SHELF LIFE
MOLLY GREEN
The saga author provides a timeline of her writing career via five significant books
I’ve devoured books ever since I was five and could read whole sentences. When in primary school, I wrote a weekly adventure serial which the teacher pinned on the notice board. Pride surged through me as I watched the children cluster round and read it, flipping over the pages, then turning to me.
‘What’s going to happen next?’ they’d ask.
Truth was, I had no idea.
Unfortunately, this is the way I write my novels. I never make a plan and just let the characters and events develop under my fingers as I type. I don’t recommend this method to other writers because in every book in progress, I manage to write myself into a dead-end, and it’s agony trying to get myself on track again. Luckily, I can rely on my fantastic writerly friends to come up with the perfect solution. Every writer needs this kind of support.

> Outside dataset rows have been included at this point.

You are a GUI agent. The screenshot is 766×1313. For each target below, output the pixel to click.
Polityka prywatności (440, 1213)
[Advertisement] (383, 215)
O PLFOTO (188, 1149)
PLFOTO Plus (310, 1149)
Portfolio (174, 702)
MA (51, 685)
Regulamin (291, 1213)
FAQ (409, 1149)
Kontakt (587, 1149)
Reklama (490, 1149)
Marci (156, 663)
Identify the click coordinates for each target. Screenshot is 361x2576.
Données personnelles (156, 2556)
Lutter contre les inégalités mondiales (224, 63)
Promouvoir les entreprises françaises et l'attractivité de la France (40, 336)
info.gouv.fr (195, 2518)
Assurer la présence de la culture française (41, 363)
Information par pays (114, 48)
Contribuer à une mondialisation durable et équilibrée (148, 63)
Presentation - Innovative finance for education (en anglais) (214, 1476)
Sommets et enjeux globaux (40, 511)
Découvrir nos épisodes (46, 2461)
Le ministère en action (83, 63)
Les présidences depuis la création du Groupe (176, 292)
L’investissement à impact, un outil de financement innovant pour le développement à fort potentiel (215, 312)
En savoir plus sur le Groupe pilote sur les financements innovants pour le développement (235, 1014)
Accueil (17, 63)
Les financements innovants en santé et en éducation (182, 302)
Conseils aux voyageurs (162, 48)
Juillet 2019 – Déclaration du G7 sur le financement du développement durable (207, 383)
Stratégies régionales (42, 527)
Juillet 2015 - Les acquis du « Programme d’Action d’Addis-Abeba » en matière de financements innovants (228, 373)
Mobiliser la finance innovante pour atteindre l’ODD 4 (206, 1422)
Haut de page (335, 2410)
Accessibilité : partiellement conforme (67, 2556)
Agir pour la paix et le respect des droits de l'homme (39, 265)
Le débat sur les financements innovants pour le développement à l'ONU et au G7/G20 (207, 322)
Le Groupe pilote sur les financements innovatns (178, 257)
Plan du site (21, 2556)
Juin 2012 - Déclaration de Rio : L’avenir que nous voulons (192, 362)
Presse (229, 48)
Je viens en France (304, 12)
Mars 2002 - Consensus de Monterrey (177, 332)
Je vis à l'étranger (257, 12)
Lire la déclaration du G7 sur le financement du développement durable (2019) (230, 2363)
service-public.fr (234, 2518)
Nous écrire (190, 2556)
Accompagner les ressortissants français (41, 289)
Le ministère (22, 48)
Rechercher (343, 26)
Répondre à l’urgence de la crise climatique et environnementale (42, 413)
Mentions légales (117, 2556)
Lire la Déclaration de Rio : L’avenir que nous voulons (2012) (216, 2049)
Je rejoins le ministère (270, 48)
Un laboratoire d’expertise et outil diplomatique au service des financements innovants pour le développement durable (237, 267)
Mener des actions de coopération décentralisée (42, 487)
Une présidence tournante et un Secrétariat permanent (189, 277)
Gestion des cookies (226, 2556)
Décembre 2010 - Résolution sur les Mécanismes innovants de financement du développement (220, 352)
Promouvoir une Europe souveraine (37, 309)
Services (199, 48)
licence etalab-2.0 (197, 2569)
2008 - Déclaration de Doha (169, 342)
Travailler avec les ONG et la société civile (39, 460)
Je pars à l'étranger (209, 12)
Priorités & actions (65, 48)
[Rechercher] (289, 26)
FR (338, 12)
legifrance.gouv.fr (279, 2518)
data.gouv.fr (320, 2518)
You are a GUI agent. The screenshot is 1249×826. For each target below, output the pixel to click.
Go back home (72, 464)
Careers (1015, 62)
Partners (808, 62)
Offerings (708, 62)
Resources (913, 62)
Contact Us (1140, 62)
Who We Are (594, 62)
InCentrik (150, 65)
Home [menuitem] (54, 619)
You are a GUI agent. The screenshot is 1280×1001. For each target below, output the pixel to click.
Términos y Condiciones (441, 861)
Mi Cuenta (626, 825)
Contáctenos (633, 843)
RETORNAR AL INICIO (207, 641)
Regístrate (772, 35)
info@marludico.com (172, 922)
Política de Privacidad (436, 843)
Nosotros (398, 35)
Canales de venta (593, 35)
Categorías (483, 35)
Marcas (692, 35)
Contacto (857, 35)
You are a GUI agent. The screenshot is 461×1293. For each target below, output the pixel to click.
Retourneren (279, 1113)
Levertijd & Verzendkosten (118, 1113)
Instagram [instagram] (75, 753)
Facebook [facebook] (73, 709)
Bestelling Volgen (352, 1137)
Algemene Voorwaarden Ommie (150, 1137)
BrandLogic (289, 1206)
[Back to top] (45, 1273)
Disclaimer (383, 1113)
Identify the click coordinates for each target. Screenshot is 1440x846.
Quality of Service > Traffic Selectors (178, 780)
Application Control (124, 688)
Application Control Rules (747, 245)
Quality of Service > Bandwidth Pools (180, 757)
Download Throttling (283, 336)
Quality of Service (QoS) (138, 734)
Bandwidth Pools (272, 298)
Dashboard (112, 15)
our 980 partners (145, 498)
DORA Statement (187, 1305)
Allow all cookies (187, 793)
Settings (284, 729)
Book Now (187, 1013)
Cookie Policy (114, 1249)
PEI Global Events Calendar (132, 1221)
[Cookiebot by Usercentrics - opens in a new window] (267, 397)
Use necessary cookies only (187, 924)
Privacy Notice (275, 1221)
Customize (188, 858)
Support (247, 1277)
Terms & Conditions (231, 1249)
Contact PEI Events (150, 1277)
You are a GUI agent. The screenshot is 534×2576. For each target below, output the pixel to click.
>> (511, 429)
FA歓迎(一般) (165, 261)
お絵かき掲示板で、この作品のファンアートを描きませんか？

I sold my thriving six-branch estate agency 20 years ago to see if I could write a novel. But unwittingly, I sold the business to a pair of conmen and ended up writing a nonfiction called Seller Beware: How Not To Sell Your Business. Although it was immediately picked up by a mainstream publisher, it wasn’t the novel I’d dreamed of. I was now on the second novel of a trilogy but was continually rejected. So I self-published them.
By an amazing stroke of luck at a Romantic Novelists’ Association (RNA) Conference, an unknown (to me) author introduced me to dear Helen Huthwaite, the (then) senior editor of Avon HarperCollins (AHC) and my third Second World War family saga led me to a three-book deal! But when she wanted all three set in Liverpool in a Dr Barnardo’s home, I baulked. I’d never been to Liverpool and don’t have children. How on earth could I write three novels about it?